Exercise: Below are some records. Say how many of their lines include the string "aber", giving only the number.

***** Raw data

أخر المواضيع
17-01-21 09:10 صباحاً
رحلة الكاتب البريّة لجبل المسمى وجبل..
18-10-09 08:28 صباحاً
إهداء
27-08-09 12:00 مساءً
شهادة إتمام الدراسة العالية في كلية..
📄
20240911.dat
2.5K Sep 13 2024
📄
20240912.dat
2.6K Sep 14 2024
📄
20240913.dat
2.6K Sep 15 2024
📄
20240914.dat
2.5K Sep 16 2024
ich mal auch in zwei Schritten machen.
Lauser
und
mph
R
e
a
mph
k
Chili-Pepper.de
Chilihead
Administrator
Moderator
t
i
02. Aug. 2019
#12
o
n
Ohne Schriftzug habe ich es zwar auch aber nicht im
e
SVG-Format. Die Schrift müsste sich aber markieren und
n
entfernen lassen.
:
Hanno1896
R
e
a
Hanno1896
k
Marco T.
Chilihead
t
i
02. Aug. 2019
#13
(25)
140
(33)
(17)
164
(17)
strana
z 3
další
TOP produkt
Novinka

**********
***** Raw data

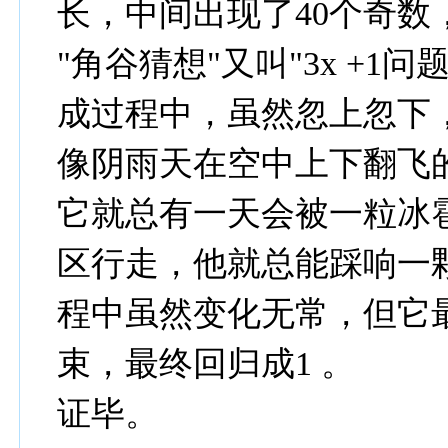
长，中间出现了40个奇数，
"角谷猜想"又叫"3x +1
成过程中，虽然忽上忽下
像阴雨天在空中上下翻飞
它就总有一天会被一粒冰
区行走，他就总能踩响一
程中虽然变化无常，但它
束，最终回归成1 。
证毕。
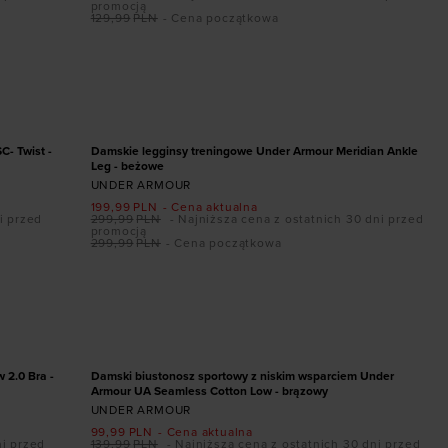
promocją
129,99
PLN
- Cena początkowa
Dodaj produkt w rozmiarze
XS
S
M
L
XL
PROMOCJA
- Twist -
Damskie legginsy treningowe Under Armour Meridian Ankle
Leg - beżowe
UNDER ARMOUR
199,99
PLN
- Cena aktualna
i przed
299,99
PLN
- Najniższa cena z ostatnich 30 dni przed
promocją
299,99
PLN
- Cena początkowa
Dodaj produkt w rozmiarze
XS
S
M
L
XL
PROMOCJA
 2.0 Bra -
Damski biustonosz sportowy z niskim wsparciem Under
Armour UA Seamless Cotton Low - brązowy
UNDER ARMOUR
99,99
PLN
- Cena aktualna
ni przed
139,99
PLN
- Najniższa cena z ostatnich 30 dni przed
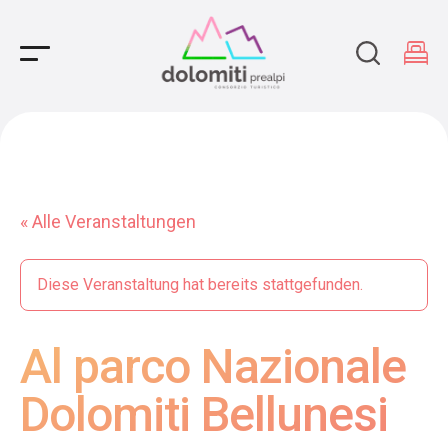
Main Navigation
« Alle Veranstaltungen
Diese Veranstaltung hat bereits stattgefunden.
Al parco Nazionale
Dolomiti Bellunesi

**********

Written response: 2